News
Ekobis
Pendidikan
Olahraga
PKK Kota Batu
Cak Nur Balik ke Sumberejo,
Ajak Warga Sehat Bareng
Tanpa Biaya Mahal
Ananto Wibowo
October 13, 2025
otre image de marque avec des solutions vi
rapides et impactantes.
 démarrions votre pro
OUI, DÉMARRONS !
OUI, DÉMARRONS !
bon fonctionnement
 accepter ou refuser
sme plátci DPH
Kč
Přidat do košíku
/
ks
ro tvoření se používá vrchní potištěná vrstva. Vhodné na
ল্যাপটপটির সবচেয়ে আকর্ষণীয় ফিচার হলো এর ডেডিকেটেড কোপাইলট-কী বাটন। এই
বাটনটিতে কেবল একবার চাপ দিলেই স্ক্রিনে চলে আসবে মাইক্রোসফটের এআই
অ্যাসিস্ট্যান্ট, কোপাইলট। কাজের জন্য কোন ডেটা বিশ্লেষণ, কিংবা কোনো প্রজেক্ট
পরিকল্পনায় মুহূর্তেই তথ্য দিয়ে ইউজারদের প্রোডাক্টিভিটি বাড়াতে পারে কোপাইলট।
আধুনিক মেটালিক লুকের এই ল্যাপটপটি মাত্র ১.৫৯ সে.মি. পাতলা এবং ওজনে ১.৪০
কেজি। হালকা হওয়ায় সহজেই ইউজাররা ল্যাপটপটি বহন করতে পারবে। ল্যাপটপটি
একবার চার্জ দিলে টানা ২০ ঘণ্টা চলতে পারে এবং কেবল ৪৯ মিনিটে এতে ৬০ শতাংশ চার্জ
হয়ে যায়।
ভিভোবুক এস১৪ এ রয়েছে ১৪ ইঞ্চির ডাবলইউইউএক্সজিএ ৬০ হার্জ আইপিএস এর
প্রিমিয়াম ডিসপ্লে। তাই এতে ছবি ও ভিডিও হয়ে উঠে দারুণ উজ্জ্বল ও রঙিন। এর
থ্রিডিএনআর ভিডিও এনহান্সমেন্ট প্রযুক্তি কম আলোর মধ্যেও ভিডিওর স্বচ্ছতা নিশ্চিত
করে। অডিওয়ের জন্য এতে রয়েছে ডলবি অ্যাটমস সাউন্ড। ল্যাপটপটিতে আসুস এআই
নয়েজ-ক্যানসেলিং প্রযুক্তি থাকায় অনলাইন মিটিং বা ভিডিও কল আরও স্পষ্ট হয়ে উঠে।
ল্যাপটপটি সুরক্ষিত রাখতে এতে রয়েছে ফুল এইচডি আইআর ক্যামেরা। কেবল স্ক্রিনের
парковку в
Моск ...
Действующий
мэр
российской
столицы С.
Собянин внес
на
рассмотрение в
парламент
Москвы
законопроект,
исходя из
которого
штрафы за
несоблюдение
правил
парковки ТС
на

---

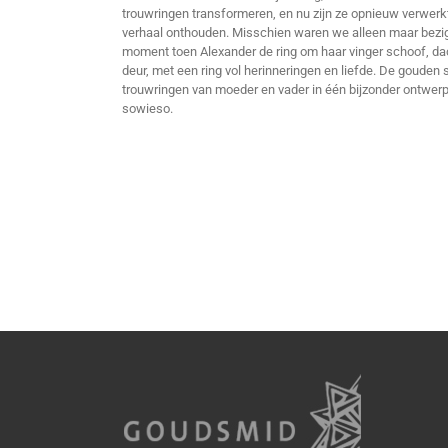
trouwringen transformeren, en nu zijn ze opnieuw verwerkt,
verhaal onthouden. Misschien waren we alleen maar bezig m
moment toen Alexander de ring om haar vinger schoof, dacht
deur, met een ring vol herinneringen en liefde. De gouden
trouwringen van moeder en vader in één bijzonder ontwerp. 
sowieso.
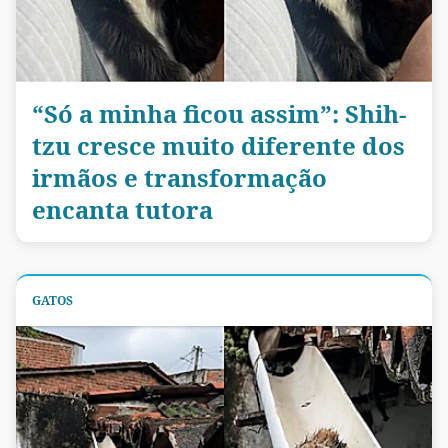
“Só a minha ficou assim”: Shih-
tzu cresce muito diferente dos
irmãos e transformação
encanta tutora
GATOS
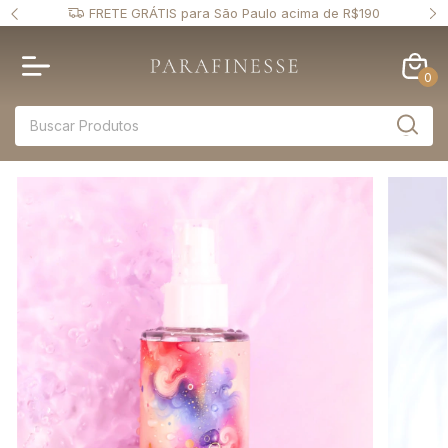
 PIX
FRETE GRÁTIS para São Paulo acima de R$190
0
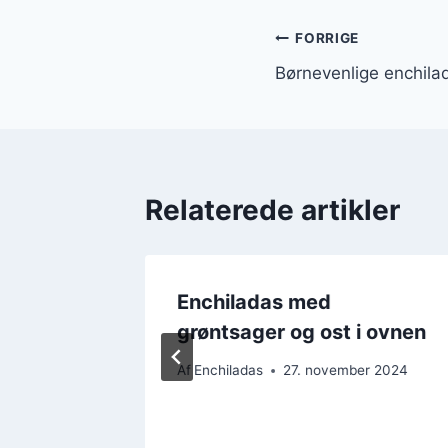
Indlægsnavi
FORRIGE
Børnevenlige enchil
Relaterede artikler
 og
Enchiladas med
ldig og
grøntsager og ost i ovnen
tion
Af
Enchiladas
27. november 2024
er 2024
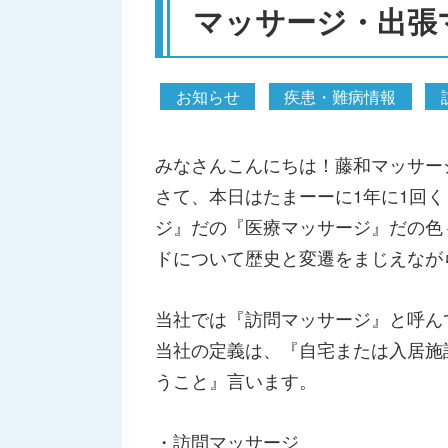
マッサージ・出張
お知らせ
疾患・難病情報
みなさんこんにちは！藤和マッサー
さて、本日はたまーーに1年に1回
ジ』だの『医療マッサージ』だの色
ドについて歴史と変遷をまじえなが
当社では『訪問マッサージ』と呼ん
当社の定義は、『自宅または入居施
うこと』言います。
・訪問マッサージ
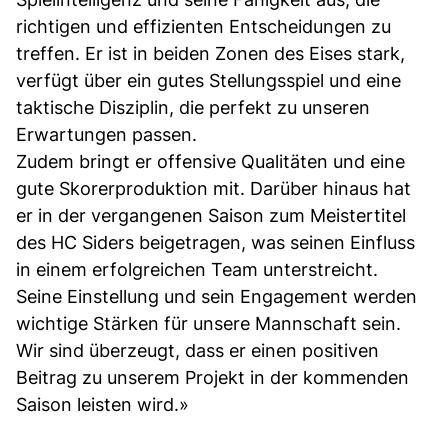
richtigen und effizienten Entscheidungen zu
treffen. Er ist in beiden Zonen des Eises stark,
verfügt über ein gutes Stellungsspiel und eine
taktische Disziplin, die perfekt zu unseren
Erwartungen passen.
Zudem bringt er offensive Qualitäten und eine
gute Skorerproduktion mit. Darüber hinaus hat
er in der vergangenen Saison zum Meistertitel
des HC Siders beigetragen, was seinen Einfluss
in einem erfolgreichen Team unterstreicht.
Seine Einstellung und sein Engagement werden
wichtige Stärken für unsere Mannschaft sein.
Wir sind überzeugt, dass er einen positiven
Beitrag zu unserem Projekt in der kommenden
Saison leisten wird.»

...

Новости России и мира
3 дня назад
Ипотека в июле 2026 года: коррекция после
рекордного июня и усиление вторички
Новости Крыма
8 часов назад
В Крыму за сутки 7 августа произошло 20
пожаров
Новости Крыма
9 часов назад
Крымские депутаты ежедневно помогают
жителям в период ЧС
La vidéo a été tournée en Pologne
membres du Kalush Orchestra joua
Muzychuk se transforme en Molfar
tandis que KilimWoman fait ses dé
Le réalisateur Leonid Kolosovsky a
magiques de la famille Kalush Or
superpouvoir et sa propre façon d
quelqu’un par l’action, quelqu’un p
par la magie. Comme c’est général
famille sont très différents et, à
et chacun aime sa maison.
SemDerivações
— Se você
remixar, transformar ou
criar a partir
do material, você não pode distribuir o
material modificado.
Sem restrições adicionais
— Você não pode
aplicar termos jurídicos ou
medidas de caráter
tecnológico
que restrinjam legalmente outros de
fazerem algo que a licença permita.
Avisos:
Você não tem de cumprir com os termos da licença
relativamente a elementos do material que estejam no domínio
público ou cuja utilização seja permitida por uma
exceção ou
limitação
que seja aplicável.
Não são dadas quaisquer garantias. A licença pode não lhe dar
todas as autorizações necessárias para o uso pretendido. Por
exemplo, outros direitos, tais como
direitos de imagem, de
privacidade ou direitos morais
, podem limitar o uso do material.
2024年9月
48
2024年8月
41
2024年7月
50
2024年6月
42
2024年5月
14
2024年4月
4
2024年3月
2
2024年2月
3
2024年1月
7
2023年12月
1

#### DESCRIPTION OF THE TASK
Across the data, pull every line containing the string "trouwringen".

#### FINAL ANSWER
trouwringen transformeren, en nu zijn ze opnieuw verwerkt,
trouwringen van moeder en vader in één bijzonder ontwerp. 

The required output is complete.